If the U.S. stock market was on the lunch menu right now, it would probably be scrambled eggs and Sloppy Joes.

Food preferences aside, the performance of equity ETFs in 2022 is straight messy.  

ETFs linked to widely held yardsticks like the Dow Jones Industrials (the SPDR Dow Jones Industrial Average ETF), the Nasdaq-100 (the Invesco QQQ fund) and the S&P 500 (the SPDR S&P 500 ETF) have slid between 5.34% and 13.17% since the start of the year.* Moreover, stock market volatility as measured by the Cboe Volatility Index, or VIX, has surged almost 65% over the same time.

In contrast, energy stocks and ETFs linked to them have been stellar performers.

The Energy Select Sector SPDR Fund (XLE) has jumped 23.37% this year, even as the other nine industry sectors within the S&P 500 have all endured negative performance.

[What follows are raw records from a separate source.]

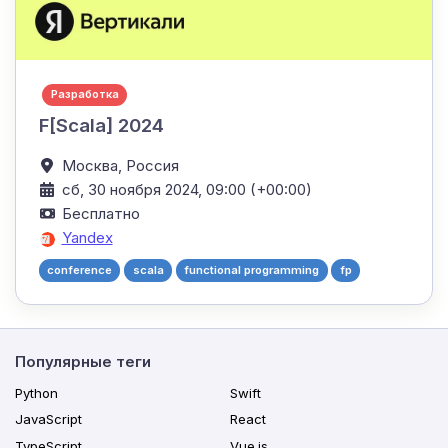
Разработка
F[Scala] 2024
Москва,
Россия
сб, 30 ноября 2024, 09:00 (+00:00)
Бесплатно
Yandex
conference
scala
functional programming
fp
Популярные теги
Python
Swift
JavaScript
React
TypeScript
Vue.js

The only other industry group with yearly gains is the Financial Select Sector SPDR Fund (XLF), up just 0.46%.

Despite its blistering performance, energy still represents a tiny fraction of the S&P 500’s overall sector weighting.  

For example, energy stocks today represent just 3.57% of the S&P 500’s sector weighting. That’s tiny next to the technology sector, the largest industry group inside the S&P 500, which now represents 28.05% of the benchmark.

But even by historical standards, the current weighting of energy stocks within the S&P 500 is low. And much of this can be attributed to market volatility.  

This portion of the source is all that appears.